- Film poster
- Directed by: Flora Gomes
- Screenplay by: Manuel Rambout Barcelos Flora Gomes David Lang
- Produced by: Instituto Nacional de Cinema da Guiné-Bissau
- Starring: Bia Gomez Tunu Eugenio Almada Mamadu Uri Balde
- Cinematography: Dominique Gentil
- Edited by: Christiane Lack
- Music by: Djanun Dabo Sidonio Pais Cuaresma
- Release date: August 29, 1988;
- Running time: 85'
- Country: Guinea-Bissau
- Language: Crioulo

= Mortu Nega =

1988 film by Flora Gomes

Mortu Nega (English: Death Denied or Those Whom Death Refused) is a 1988 historic film by Flora Gomes, a director from Guinea-Bissau. Mortu Nega was Gomes' first feature-length film and the first film produced in independent Guinea-Bissau. It was also the first ethnofiction film to show the experiences of the Guinea-Bissau War of Independence, blending contemporary history with mythology. Its world premiere was at the Venice Film Festival on August 29, 1988.

==Synopsis==
1973: Diminga accompanies a group of camouflaged soldiers who travel down a path, in the middle of the shrubland, carrying supplies to a war front near Conakry, where Diminga's husband Sako is fighting. The country is ruined and there is death everywhere, but hope is what keeps life worth living. In the encampment where she meets Sako, Diminga does not have much time to enjoy his company. The rebels are gaining ground and they are certain that they will command victory.
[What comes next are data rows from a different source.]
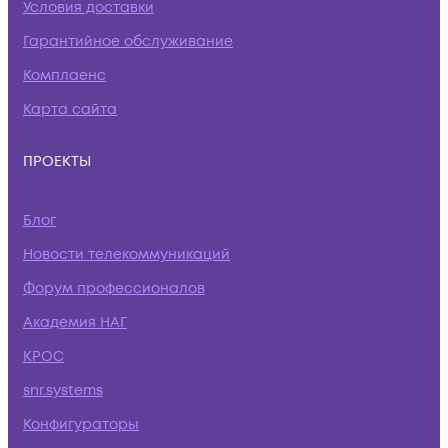
Условия доставки
Гарантийное обслуживание
Комплаенс
Карта сайта
ПРОЕКТЫ
Блог
Новости телекоммуникаций
Форум профессионалов
Академия НАГ
КРОС
snr.systems
Конфигураторы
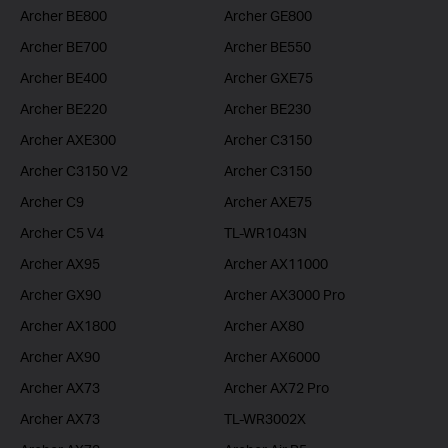
Archer BE800
Archer GE800
Archer BE700
Archer BE550
Archer BE400
Archer GXE75
Archer BE220
Archer BE230
Archer AXE300
Archer C3150
Archer C3150 V2
Archer C3150
Archer C9
Archer AXE75
Archer C5 V4
TL-WR1043N
Archer AX95
Archer AX11000
Archer GX90
Archer AX3000 Pro
Archer AX1800
Archer AX80
Archer AX90
Archer AX6000
Archer AX73
Archer AX72 Pro
Archer AX73
TL-WR3002X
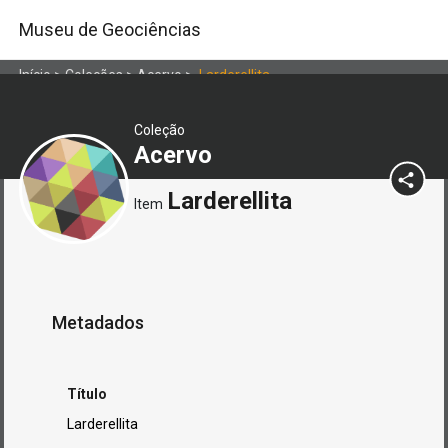
Museu de Geociências
Início
>
Coleções
>
Acervo
>
Larderellita
Coleção
Acervo
Larderellita
Item
Metadados
Título
Larderellita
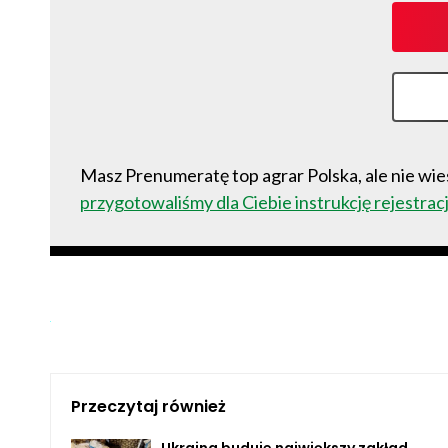
Masz Prenumeratę top agrar Polska, ale nie wies
przygotowaliśmy dla Ciebie instrukcję rejestracj
Przeczytaj również
Ukraina buduje największy zakład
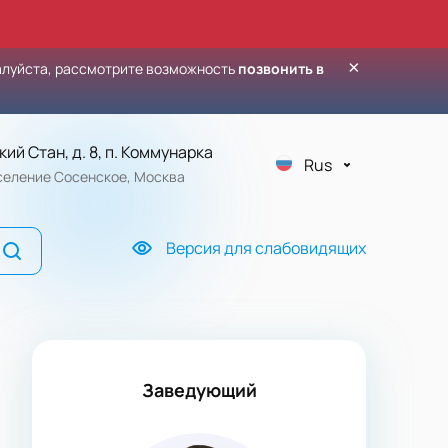
×
алуйста, рассмотрите возможность
позвонить в
кий Стан, д. 8, п. Коммунарка
Rus
оселение Сосенское, Москва
Версия для слабовидящих
Заведующий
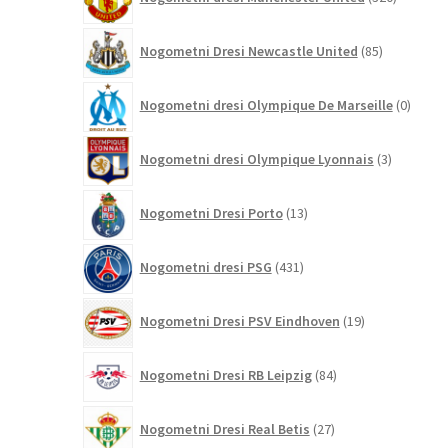
izdelkov
85
Nogometni Dresi Newcastle United
85
izdelkov
0
Nogometni dresi Olympique De Marseille
0
izdelk
3
Nogometni dresi Olympique Lyonnais
3
izdelki
13
Nogometni Dresi Porto
13
izdelkov
431
Nogometni dresi PSG
431
izdelkov
19
Nogometni Dresi PSV Eindhoven
19
izdelkov
84
Nogometni Dresi RB Leipzig
84
izdelkov
27
Nogometni Dresi Real Betis
27
izdelkov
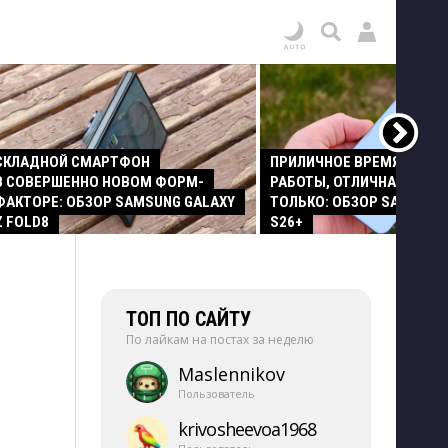
СКЛАДНОЙ СМАРТФОН
ПРИЛИЧНОЕ ВРЕМЯ АВТО
В СОВЕРШЕННО НОВОМ ФОРМ-
РАБОТЫ, ОТЛИЧНАЯ КАМЕР
ФАКТОРЕ: ОБЗОР SAMSUNG GALAXY
ТОЛЬКО: ОБЗОР SAMSUNG
Z FOLD8
S26+
ТОП ПО САЙТУ
По лайкам на постах за неделю
Maslennikov
Пользователь
krivosheevoa1968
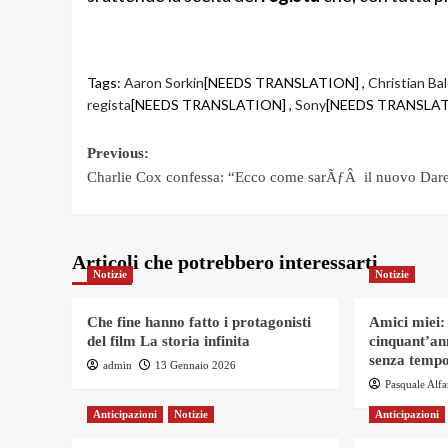
Tags:
Aaron Sorkin
[NEEDS TRANSLATION] ,
Christian Ba
regista
[NEEDS TRANSLATION] ,
Sony
[NEEDS TRANSLAT
Post
Previous:
Charlie Cox confessa: “Ecco come sarÃƒÂ il nuovo Dare
navigation
Articoli che potrebbero interessarti
Notizie
Notizie
Che fine hanno fatto i protagonisti
Amici miei:
del film La storia infinita
cinquant’an
senza tempo
admin
13 Gennaio 2026
Pasquale Alf
Anticipazioni
Notizie
Anticipazioni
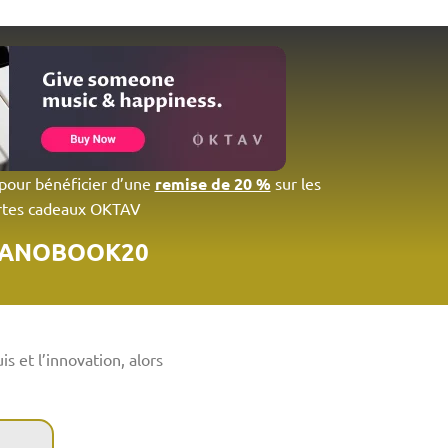
 pour bénéficier d’une
remise de 20 %
sur les
rtes cadeaux OKTAV
IANOBOOK20
s et l’innovation, alors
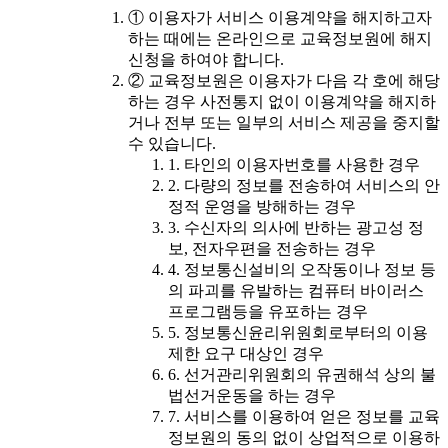
① 이용자가 서비스 이용계약을 해지하고자
하는 때에는 온라인으로 교육정보원에 해지
신청을 하여야 합니다.
② 교육정보원은 이용자가 다음 각 호에 해당
하는 경우 사전통지 없이 이용계약을 해지하
거나 전부 또는 일부의 서비스 제공을 중지할
수 있습니다.
1. 타인의 이용자번호를 사용한 경우
2. 다량의 정보를 전송하여 서비스의 안
정적 운영을 방해하는 경우
3. 수신자의 의사에 반하는 광고성 정
보, 전자우편을 전송하는 경우
4. 정보통신설비의 오작동이나 정보 등
의 파괴를 유발하는 컴퓨터 바이러스
프로그램등을 유포하는 경우
5. 정보통신윤리위원회로부터의 이용
제한 요구 대상인 경우
6. 선거관리위원회의 유권해석 상의 불
법선거운동을 하는 경우
7. 서비스를 이용하여 얻은 정보를 교육
정보원의 동의 없이 상업적으로 이용하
1974–77: The end of the war, but not truly an end. There is a great drought across the country and life continues to be difficult. It is true that where Diminga lives, in between the crying, there are great celebrations for the end of the war. But the drought continues, Diminga has a sick husband and other fighting (mostly over rations) starts.

The film, in the words of its director, is an African parable. The colonies won their independence and eliminated Portuguese colonialism. A question that arises is about Africa's future. As Flora Gomes suggests, Africa cannot be itself without its beliefs, its myths, its philosophy, and its culture.

==Interpretation==
The year the film premiered, 1988 "not only marks the 25th anniversary of the independence of Guinea-Bissau and the assassination of its leader Amílcar Cabral, it is also the year in which the country was practically annihilated by a brutal civil war” (Teresa Ribeiro, a journalist for Voice of America). The film is an “elegy, not for the victims of the war of liberation, but for its survivors."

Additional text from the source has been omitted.